Romper los códigos de la sociedad es como nadar hacia arriba por un río, contra la corriente de los valores contemporáneos. Puede ser hecho si es el deseo más profundo de tu corazón, pero hace la vida más difícil – exhausta – y tiene consecuencias... Como agitar las creencias y emociones de otros que se toman esas creencias muy en serio.

Seguir los estándares de vuestra sociedad y evitar lo que no está considerado ético, legal, o moral, no es cosa de integridad; eso es tener sentido común.

Mantén los ojos bien abiertos, y pon más atención a la Inteligencia Espiritual de tu corazón en vez de complacer o negar impulsos o deseos aleatorios.

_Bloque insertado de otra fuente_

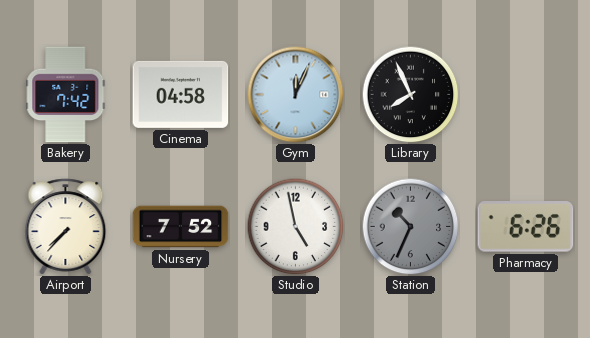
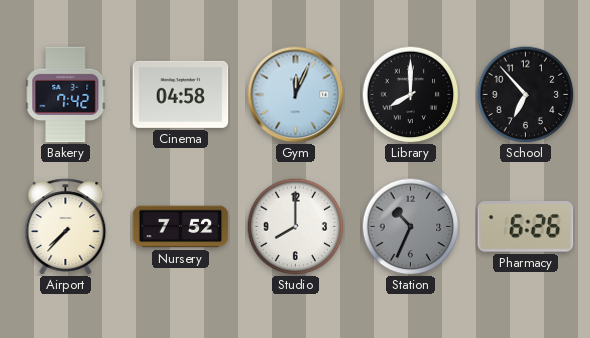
Library: 7:56 -> 8:00
School: none -> 6:53
Studio: 4:58 -> 8:00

Sigue la guía en integridad de Martin Luther: Ama a Dios y haz lo que te apetezca.

La Ley de la Integridad pide una genuina expresión de nuestra realidad interior.

También reconoce que si la envidia, la avaricia, y la manipulación influencian nuestras acciones y expresiones, las consecuencias son inevitables, están construidas en la mecánica del universo. Al romper las Leyes Espirituales, el propio acto es el castigo, poniendo en movimiento fuerzas sutiles las consecuencias de las cuales no nos podemos escapar más de lo que nos podemos escapar de la ley de la gravedad.

El mundo natural está repleto de tal autenticidad; el caudaloso río, el movido viento, y los ruidosos grillos están contentos de ser ellos mismos. ¿Estás tú completamente contento con quién eres – no ser nada más, ni nada menos?